The United Nations General Assembly proclaimed 21 March as the International Day of Forests in 2012 to raise awareness about the importance of all types of forests. At a time, when afforestation is rampant, pollution is making our cities uninhabitable and climate change is causing unprecedented natural disasters, experts are recommending a simple way forward to make the world greener and healthier.'s eco-planner and environmental expert Supriya Patil says, “It is time to go back to the basics and simply plant more trees. Let me give you just five reasons why we should though there are a million more."

Natural carbon sinks: Supriya says, "Trees create the much-needed carbon sinks, absorb CO2 and even sequester pollutants like nitrogen oxides, ammonia and sulphur dioxide. It is a commonly known fact that just one tree can absorb nearly 10 pounds of polluted air annually. Thriving forests and green lung spaces are critical to the health of the planet as they are the most effective eco-warriors and natural oxygenerators. “ She mentions her own organisation's project in Mussoorie, Uttarakhand and says, “The trees planted here on maturity will sequester about 300,000 kg of atmospheric carbon.”

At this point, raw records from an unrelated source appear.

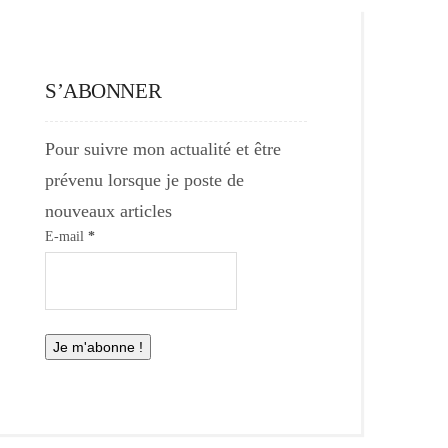
S’ABONNER
Pour suivre mon actualité et être
prévenu lorsque je poste de
nouveaux articles
E-mail
*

More trees mean less natural disasters: Commenting on the sudden spate of environmental disasters, says Supriya, “A lot of natural disasters occur because there is an imbalance between what we take from nature and what we give back. Trees prevent soil erosion, curtail fires , floods and even landslides. They also sustain biodiversity, protect animal habitats and even slow down the filtration of water into the drainage networks of concrete jungles. Increased vegetation in any region improves moisture conservation and also enhances the water table in the region."

Trees protect wildlife: Without enough trees and forests, we are not going to be able to sustain wildlife, says Supriya and adds, "Denuded forests mean more industrialisation and pollution and less space for wildlife. Shrinking wildlife corridors have resulted in increased animal-human conflicts, elephants being electrocuted or hit by trains. For so many endangered species, the future looks uncerrtain and that is why will plant trees on 500 acres across 19 villages of the Laylam and Luabasa Panchayats in East Singhbhum district of Jharkhand and Jamukeswar Panchayat in Mayurbhanj district of Odisha.This will not only expand green cover but also enhance animal habitat ."

Trees promote conservation of indigenous cultures and provide livelihoods: Urbanization and industrialisation have resulted in the felling of millions of trees and also endangered the livelihoods of rural and tribal communities, says Supriya and adds, “Trees were once treated as sacred entities but now they are just cleared to make way for infrastructural or mining projects. We have initiated several projects to support the locals and tribal communities in Karnataka, Uttar Pradesh, Maharashtra, Punjab, Andhra Pradesh, and many other Indian states. When trees mature, they serve as a sustainable source of income for rural communities."

Trees enhance the quality of living: “Back to Nature," should not just be a buzz word for a few privileged people who can afford less polluted and greener urban or rural spaces, says Supriya. "A planned city like Chandigarh for instance, wove avenues of trees into the architecture and the public spaces.Now restful shade and visual relief is accessible to all residents and not just those who have private gardens. Trees can alter any urban space we live in by moderating climate and improving the quality of air. We really must go back to nature to find solutions and plant millions of trees across wildlife corridors, around national parks, in arid zones, in urban spaces and rural areas to help the country meet its afforestation goals, increase green cover and generate rural employment. A global movement towards protecting existing forests and planting new ones, is the need of the hour, " concludes Supriya.